CNN ICT 이노베이션 스퀘어 PyTorch 딥러닝

개요

1. 평가지표 개요

2. 평가지표 코드구현

3. 훈련/검증

4. 결과 분석

인공지능-시각

목록 보기

22/54

개요

본 블로그 포스팅은 수도권 ICT 이노베이션 스퀘어에서 진행하는 인공지능 고급-시각 강의의 CNN알고리즘 강좌 커리큘럼 중 일부 항목에 대한 예습 자료입니다..

1. 평가지표 개요

Yolo v1논문을 보면 위 사진처럼 참 다양한 성능 결과치때문에 머리가 아파오기 시작한다.
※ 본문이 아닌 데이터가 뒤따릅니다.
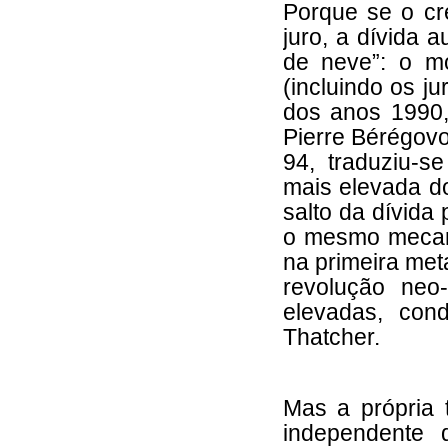
Porque se o cr
juro, a dívida 
de neve”: o m
(incluindo os j
dos anos 1990, 
Pierre Bérégovo
94, traduziu-
mais elevada do
salto da dívida
o mesmo mecan
na primeira met
revolução neo-
elevadas, con
Thatcher.
Mas a própria
independente 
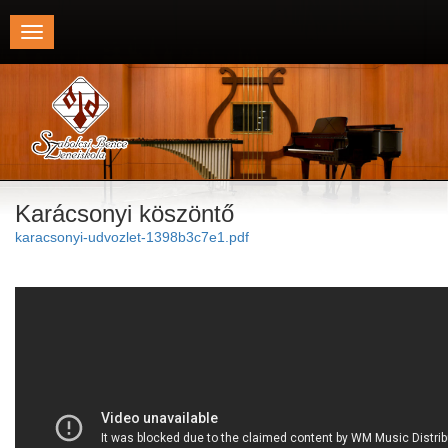
Toggle
navigation
Karácsonyi köszöntő
karacsonyi-udvozlet-1398b3c7e1.pdf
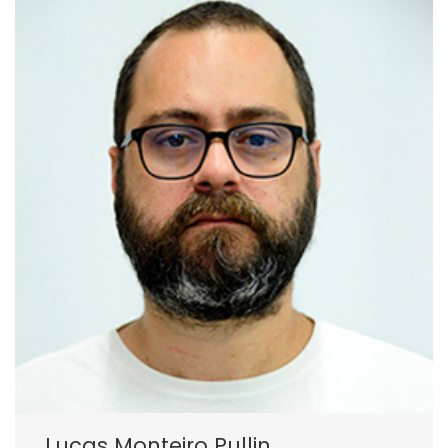
Lucas Monteiro Pullin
이중 그림으로 되어 있는 원형 그래프 부터 이해를 시작하도록 하자.

해당 그래프를 이해하려면 Image Detection Task에서 정의 하는 Error Type Definitions에 대해 개념학습이 필요하다.
위 그림에서 설명하는 6가지 에러 요인이며, 각 내용은 아래와 같다.

1) Cls (Classification) : 잘못된 클래스로 예측
2) Loc (Localization) : B_Box의 위치가 많이 어긋남
3) Cls+Loc (Classification and Localization) : 1), 2) 오류 둘다 발생
4) Duplicate (중복) : 동일객체를 중복탐지함
5) Bkgd (Background) : 없는데 있다 탐지한 것
6) Missed (누락) : 탐지를 못함

이 Error 항목에 대한 이해를 선행한 후 아래의 원형 그래프를 본다면 어느정도 성능을 가늠할 수 있을 것이다.
그래서 위 그래프를 요약하자면 Yolo v1는 Fast R-CNN 대비
Detection Error에 해당하는
3(Sim), 4(Other), 5(Bkgd)
항목이 개선된 모델이라고 생각할 수 있다.

다음으로 Yolo v1의 평가 지표 중 mAP 항목에 대한 정의는 아래와 같다.
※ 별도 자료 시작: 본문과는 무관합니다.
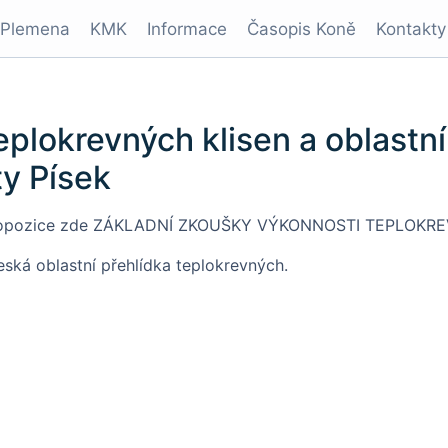
Plemena
KMK
Informace
Časopis Koně
Kontakty
plokrevných klisen a oblastní 
ty Písek
ropozice zde
ZÁKLADNÍ ZKOUŠKY VÝKONNOSTI TEPLOKREV
eská oblastní přehlídka teplokrevných.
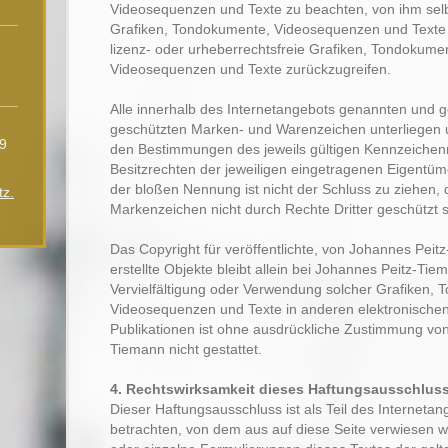
Videosequenzen und Texte zu beachten, von ihm selbst
Grafiken, Tondokumente, Videosequenzen und Texte 
lizenz- oder urheberrechtsfreie Grafiken, Tondokume
Videosequenzen und Texte zurückzugreifen.
Alle innerhalb des Internetangebots genannten und gg
geschützten Marken- und Warenzeichen unterliegen 
9
den Bestimmungen des jeweils gültigen Kennzeichen
Besitzrechten der jeweiligen eingetragenen Eigentüme
der bloßen Nennung ist nicht der Schluss zu ziehen,
tz.
Markenzeichen nicht durch Rechte Dritter geschützt s
Das Copyright für veröffentlichte, von Johannes Peit
erstellte Objekte bleibt allein bei Johannes Peitz-Tie
Vervielfältigung oder Verwendung solcher Grafiken,
Videosequenzen und Texte in anderen elektronische
Publikationen ist ohne ausdrückliche Zustimmung vo
Tiemann nicht gestattet.
4. Rechtswirksamkeit dieses Haftungsausschlus
Dieser Haftungsausschluss ist als Teil des Internetan
betrachten, von dem aus auf diese Seite verwiesen w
mAP는 위 그림에서 설명하고 있는 Precision(정밀도)를 사용한 데이터셋에 대해서 평균을 때린 것이다.

좀더 정확하게는 모든 클래스에서 출력된 AP를 다시한번 mean을 수행한 것이라 보면 되는데
아무튼 평균이다.

주요 평가지표인 정밀도(Precision)와
재현율(Recall)의 차이점을 본다면

Precision : 모델이 예측한 값들 중 실제 정답인 비율 $\rightarrow$ 모델의 예측이 얼마나 정확한가?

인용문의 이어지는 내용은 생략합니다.